Both governments argue that in order to implement this megapate, installed in one of the main tributaries of the river, he should have had the approval of both executives, adducing their “natural historical rights” based on two treaties signed between Cairo and London in 1929 and another between Sudan and Egypt in 1959. In a joint statement, both countries assure that the dam – under Benishangul-Gumuz, west of the country, already 15 kilometers from the border with Sudan-“represents a continuous threat to the stability of the situation in the Eastern Nile basin in accordance with international law.”
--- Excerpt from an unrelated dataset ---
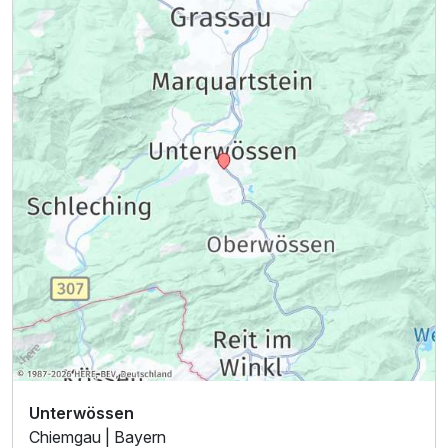
Unterwössen
Chiemgau | Bayern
Ethiopian authorities reject these treaties and defend that this infrastructure is, and will allow satisfying the energy needs of its 135 million inhabitants by having a capacity of 5,150 megawatts, although it was initially projected for 6,000 MW. Adís Adeba also hopes to export electricity to countries around Kenya or Tanzania.
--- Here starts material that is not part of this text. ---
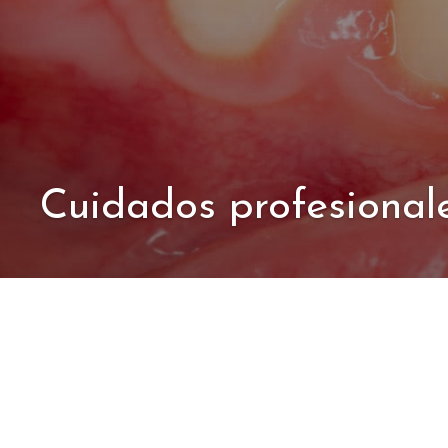
Cuidados profesional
Since 2015 this conflict has been resolved, but negotiations did not fruit. The last round of conversations took place in December 2023, which, after its failure, Cairo said that “the right guaranteed by international agreements to defend their water and national security was reserved.”

The Ethiopian Prime Minister, Abiy Ahmed, already assured in July in Parliament that it does not imply “threat, but a joint opportunity” that will generate “benefits” for all the countries around her surroundings. For their part, the Egyptian and Sudanese authorities say that “there are concerns related to the security of the dam, the uncontrolled spills of water and what to do in years of severe drought.”

This project has also become a powerful national support symbol for a country that November 2022 ended the one known as, a conflict that faced the Ethiopian government with the Liberation Front of the People of Tigray and left a total of 600,000 dead.